If by “my output contains escape characters” you’re referring to \r\n\t etc., that’s just an artifact of how Java represents the string when it contains carriage returns, new lines, and tabs. You’re string doesn’t really contain “\r”, it contains a byte with a value of 13 (aka, a carriage return), which Java will print out as “\r” since it has no other visual representation.
Your grammar says that a DocComment is everything from ‘/**’ to ‘*/‘ inclusive, so that includes all whitespace as well as the embedded *’s. If it’s undesirable, it would be easy enough to remove the beginning /** and trailing */. You could also use a regex to identify, and remove any instances of a \r\n\s*\* from your string. This will remove the the carriage return, linefeed, any whitespace before an * and the * itself, so you’ll lose some information regarding the line breaks. If those are important to you you can get more sophisticated and only remove the *’s that are preceded by a carriage return linefeed and whitespace.
You *could* try a parser rule for docComments, where you get more specific and assign labels to the parts you’re interested in maintaining. As it is, you’ve defined DOC_COMMENT as a token, so it’s all or nothing:
Using a parser rule would be something more like the following (not tested, so expect to tweak a few typos)
DOC_COMMENT_START : ‘/**’
DOC_COMMENT_END : ‘*/‘
DOC_COMMENT_BREAK : ‘\r?\n\s*\*’
docComment:
DOC_COMMENT_START
cmt=.*?
(DOC_COMMENT_BREAK cmt=.*?)*
DOC_COMMENT_END
This is still going to leave carriage returns and line feeds that aren’t followed by whitespace and an *, so modify accordingly if you want to exclude them as well.. There are a number of ways to handle this depending upon how much of the comment formatting you want to preserve.
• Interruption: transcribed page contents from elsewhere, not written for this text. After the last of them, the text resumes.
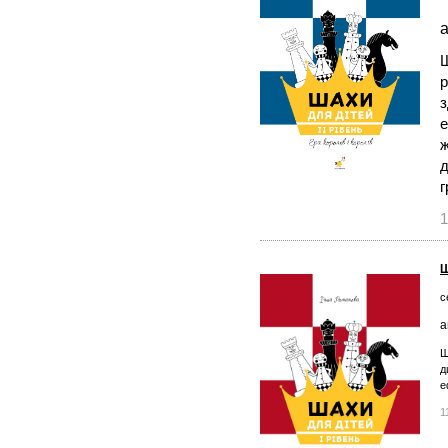
а
Ш
р
з
е
ж
д
г
1
Ш
с
а
Ш
д
е
1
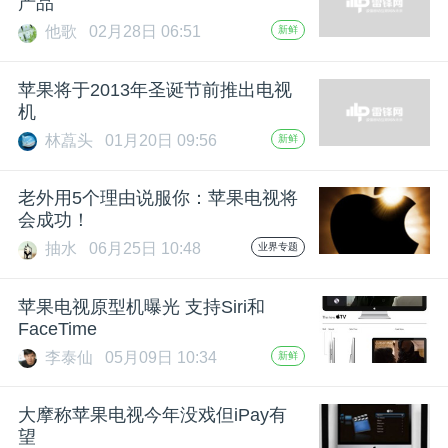
产品
他歌
02月28日 06:51
新鲜
题
苹果将于2013年圣诞节前推出电视
爱
机
林藠头
01月20日 09:56
新鲜
搞
老外用5个理由说服你：苹果电视将
机
会成功！
抽水
06月25日 10:48
业界专题
苹果电视原型机曝光 支持Siri和
FaceTime
李泰仙
05月09日 10:34
新鲜
大摩称苹果电视今年没戏但iPay有
望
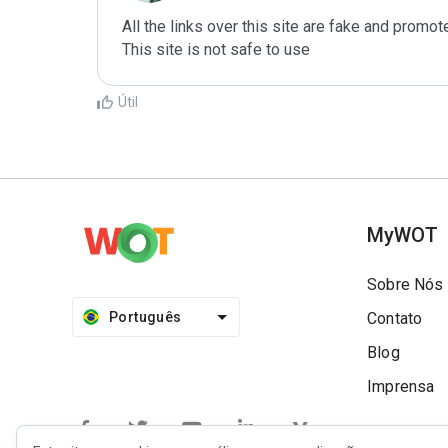
All the links over this site are fake and promo
Útil
MyWOT
Sobre Nós
Português
Contato
Blog
Imprensa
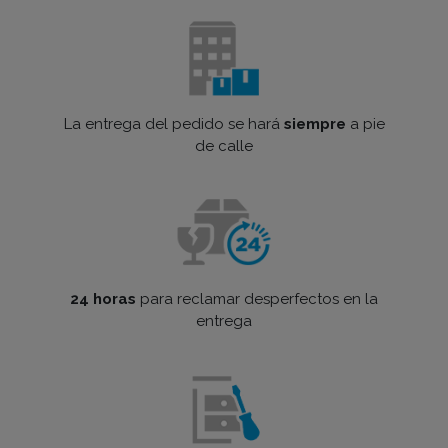
La entrega del pedido se hará
siempre
a pie
de calle
24 horas
para reclamar desperfectos en la
entrega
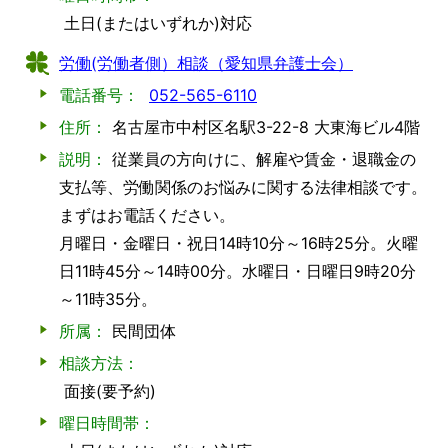
土日(またはいずれか)対応
労働(労働者側）相談（愛知県弁護士会）
電話番号：
052-565-6110
住所：
名古屋市中村区名駅3-22-8 大東海ビル4階
説明：
従業員の方向けに、解雇や賃金・退職金の
支払等、労働関係のお悩みに関する法律相談です。
まずはお電話ください。
月曜日・金曜日・祝日14時10分～16時25分。火曜
日11時45分～14時00分。水曜日・日曜日9時20分
～11時35分。
所属：
民間団体
相談方法：
面接(要予約)
曜日時間帯：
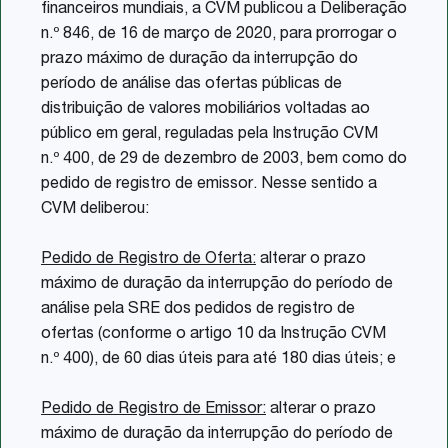
financeiros mundiais, a CVM publicou a Deliberação
n.º 846, de 16 de março de 2020, para prorrogar o
prazo máximo de duração da interrupção do
período de análise das ofertas públicas de
distribuição de valores mobiliários voltadas ao
público em geral, reguladas pela Instrução CVM
n.º 400, de 29 de dezembro de 2003, bem como do
pedido de registro de emissor. Nesse sentido a
CVM deliberou:
Pedido de Registro de Oferta:
alterar o prazo
máximo de duração da interrupção do período de
análise pela SRE dos pedidos de registro de
ofertas (conforme o artigo 10 da Instrução CVM
n.º 400), de 60 dias úteis para até 180 dias úteis; e
Pedido de Registro de Emissor:
alterar o prazo
máximo de duração da interrupção do período de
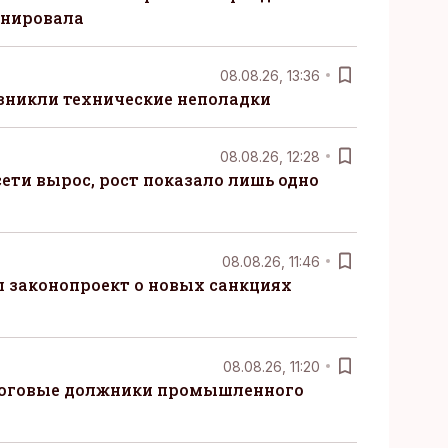
анировала
08.08.26, 13:36
озникли технические неполадки
08.08.26, 12:28
ети вырос, рост показало лишь одно
08.08.26, 11:46
 законопроект о новых санкциях
08.08.26, 11:20
логовые должники промышленного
In general, I advise folks to avoid getting to clever in the grammar and just expect it to properly identify and classify the input stream. Then you can write code to handle the details, so there’s something to be said for just sticky with a simple token that you know brings in the whole DOC_COMMENT, and then pulling the information you want out in your own code.
Hope that helps more than it confuses… it’s a bit early in the morning and I may not have done the best job explaining.